Energy companies have aggressively lobbied to avoid formally analyzing worst-case scenarios since the Carter administration first required them in instances where there was uncertainty about the risk of disaster.
“They thought it would lead to irrational public resistance to projects,” Doremus said. “But to me this Deepwater Horizon thing is an example where a worst-case analysis would have been useful. If they had done a worst case analysis they’d have to consider, well, ‘What if our blowout preventer didn’t work? And what if it happened during a bout of bad weather when the spill might reach the shore?’” Instead, BP officials admitted they were stunned by the disaster, and they and the government have largely improvised their response.
- Industry unwillingness to put in place backup devices for triggering blowout preventers, despite a regulatory "suggestion" to do so.
Based on experience with malfunctioning blowout preventers, for instance, the MMS did suggest that energy companies install backup devices for triggering them. But it was only a suggestion, not a requirement, and U.S. drilling operators have declined to do so.
Mr. McQuaid goes on to draw links between the Deepwater Horizon disaster and BP's Texas City Refinery explosion and fire, which killed 15 and injured 170 in March 2005. BP commissioned former Secretary of State James Baker to lead an investigation panel into the Texas City disaster, the results of which were published in what is widely known as the Baker Report.

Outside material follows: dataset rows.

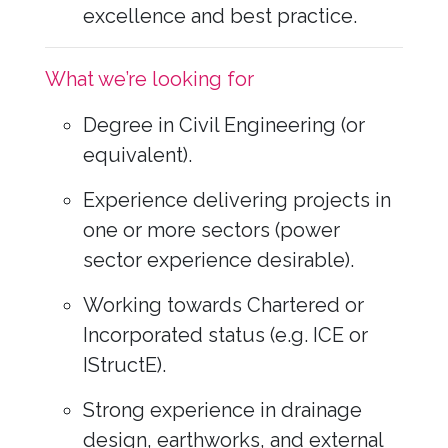
excellence and best practice.
What we’re looking for
Degree in Civil Engineering (or
equivalent).
Experience delivering projects in
one or more sectors (power
sector experience desirable).
Working towards Chartered or
Incorporated status (e.g. ICE or
IStructE).
Strong experience in drainage
design, earthworks, and external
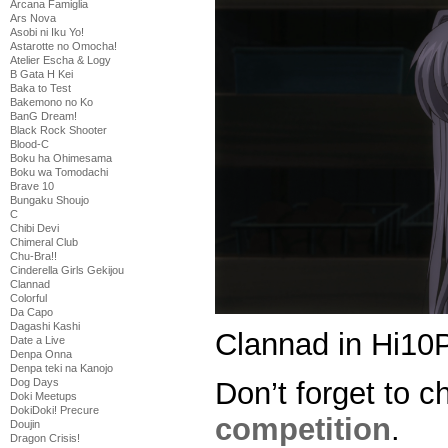
Arcana Famiglia
Ars Nova
Asobi ni Iku Yo!
Astarotte no Omocha!
Atelier Escha & Logy
B Gata H Kei
Baka to Test
Bakemono no Ko
BanG Dream!
Black Rock Shooter
Blood-C
Boku ha Ohimesama
Boku wa Tomodachi
Brave 10
Bungaku Shoujo
C
Chibi Devi
Chimeral Club
Chu-Bra!!
Cinderella Girls Gekijou
Clannad
Colorful
Da Capo
Dagashi Kashi
Clannad in Hi10P
Date a Live
Denpa Onna
Denpa teki na Kanojo
Don’t forget to c
Dog Days
Doki Meetups
DokiDoki! Precure
competition
.
Doujin
Dragon Crisis!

Among the findings were suggestions that the company had failed to adequately manage the safety of its process because its focus was too narrow - measuring worker safety incidents rather than looking closely at the industrial processes in the refinery.

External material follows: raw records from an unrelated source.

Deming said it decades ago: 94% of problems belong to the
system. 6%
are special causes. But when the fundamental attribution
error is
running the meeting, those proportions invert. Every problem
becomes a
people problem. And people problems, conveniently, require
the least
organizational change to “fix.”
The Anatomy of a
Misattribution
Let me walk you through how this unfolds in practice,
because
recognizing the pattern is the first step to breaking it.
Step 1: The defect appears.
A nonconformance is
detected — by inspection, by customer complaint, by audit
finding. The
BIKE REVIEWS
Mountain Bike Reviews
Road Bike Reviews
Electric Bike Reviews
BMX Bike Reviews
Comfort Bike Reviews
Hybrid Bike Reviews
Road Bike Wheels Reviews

"BP primarily used injury rates to measure process safety performance at its U.S. refineries ... BP's reliance on injury rates significantly hindered its perception of process risk."

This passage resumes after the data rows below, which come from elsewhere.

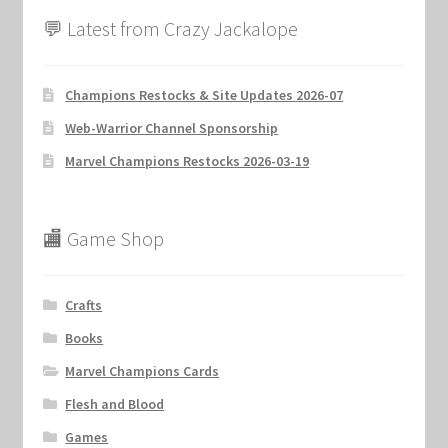
💬 Latest from Crazy Jackalope
Champions Restocks & Site Updates 2026-07
Web-Warrior Channel Sponsorship
Marvel Champions Restocks 2026-03-19
🏬 Game Shop
Crafts
Books
Marvel Champions Cards
Flesh and Blood
Games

Essentially saying the company failed to monitor the safety of its refining processes. Sounds a bit like comments made in the Reuters article on Deepwater Horizon.
Complex operating environments like those that are present in the oil and gas sector demand well though-out risk management systems that are kept up to date and are used by everyone present. While its still too early to say what contributed to the Deepwater Horizon disaster, some of the evidence certainly suggests that operators didn't make full use of the data being provided by risk control equipment - and thus not fully using the safety and environmental management systems that were undoubtedly in place.
So if there are lessons to be drawn from the disaster at this early stage I would suggest that they are:
- have adequate systems in place ( but this isn't enough);
- make sure they are up to date;
- make sure they are understood and used by everyone involved; and
- make sure the performance and process data that is used in decision making is the right data and that it is not ignored in response to the pressures of the moment.
Note: Previously posted at Eos Consulting blog
Those standards exists to help you. They really should have used those standards to know every thing that they're into. If they were oblivious to the fact that these standards exist, then I guess they should have been given some sort of orientation first before going into a risky operation like this.
Posted by: Lance Fickes | March 26, 2011 at 02:23 AM
I think they should have make use of the management system , at last this was something to help them out. This might would have not happen if they would have monitor the safety of its refining processes.